The American Academy of Pediatrics' Policy Statement on Breastfeeding and the Use of Human Milk is an EXCELLENT and THOROUGH resource. Covers multiple topics and common concerns. It can be found here: https://publications.aap.org/pediatrics/article/129/3/e827/31785/Breastfeeding-and-the-Use-of-Human-Milk
Approach 3: Deflection, Deflection, Deflection
I have found that changing the subject usually works well. It either distracts that individual and/or passively communicates to them that you don't want to discuss breastfeeding. I have especially found that changing the subject to something that will put the burden of discussion on that individual, is especially effective.
"Oh, I've been meaning to ask you.... about your kids, your job, your pet, your retirement plans, your hobby, etc..."
"Oh, do you want to see these super cute pictures I have of the baby?"

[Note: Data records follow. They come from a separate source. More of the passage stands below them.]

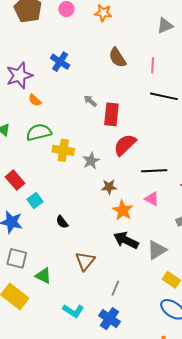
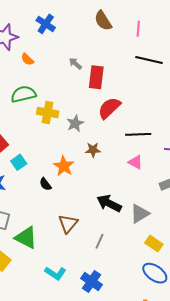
orange semicircle: (35, 100) -> (27, 59), moved
orange star: (123, 210) -> (64, 166), moved
green triangle: (43, 276) -> (26, 238), size x1.4
gray line: (115, 288) -> (99, 241), moved

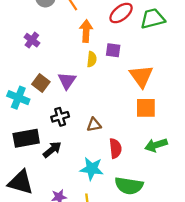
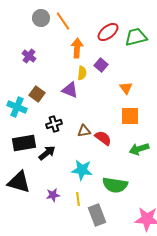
purple square: (113, 50) -> (101, 65), turned 32
orange triangle: (141, 76) -> (126, 88), size x0.6
purple triangle: (67, 81) -> (70, 90), moved, turned -42
red semicircle: (115, 148) -> (103, 138), moved, turned -48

Please understand that your role in the breastfeeding journey is incredibly vital! I can't stress this enough! The protector, the supporter, the nurturer, the provider, the water bottle filler, the diaper changer, the snack fetcher, the snuggler, the stroller pushing marathon walker, the tummy time guru, the chores champion, and the errand runner are just some of the roles you fill that HAVE to be filled, in order for the mother and baby to get their breastfeeding relationship established and keep the household functioning. These things may not be glamorous or exciting, but neither is breastfeeding, or #parenthood in general. If you are on the fence about supporting breastfeeding and/or think that it "doesn't have anything to do with you", then I implore you to educate yourself on breastfeeding and truly consider the health impacts for your family.
There will be conflicts with friends and family over your parenting choices at some point in time. Especially with your first child, many people in your circle will be navigating a new role too (first time #grandparents, aunts/uncles, etc...) and may be over zealous about some things. At the same time, the new mother is in an incredibly raw and vulnerable state. She and your baby need TLC and support like never before. Be there for her. Truly be there; not just physically, but emotionally too. Stand with her in your breastfeeding journey as a family. Stand firm as one united family unit, especially in front of others! She's looking for you to do this, even if she never verbalizes it.
A note in defense of your family & friends
It's crappy if their questions or comments make you feel crappy! Obviously, I am on your side here! However, most people aren't meaning to upset you. (Although, I fully recognize that this is much easier to say in hindsight, and not when you are in the thick of new motherhood.)
I have found that usually these types of questions/comments come from one of the following places: (1) They want to help but don't know what to say or do and their only background involves formula/#bottlefeeding (or no baby caregiving experience at all but raised in a formula feeding culture) so that is the only info they know to offer. (2) They have their own emotional baggage regarding breasts, sexualization of breasts, and/or parenting choices, and it's bubbling to the surface when they interact with a new mom. (3) They may not know what to say at all and get uncomfortable with silence, so they begin to have "diarrhea of the mouth" and blurt out whatever comes to mind. Eek!
Becoming a parent is hard for many reasons, but one area that takes a lot of time to grow into is your confidence. As your confidence grows, you will care less about others' comments and feel better equipped to handle those comments when they come your way.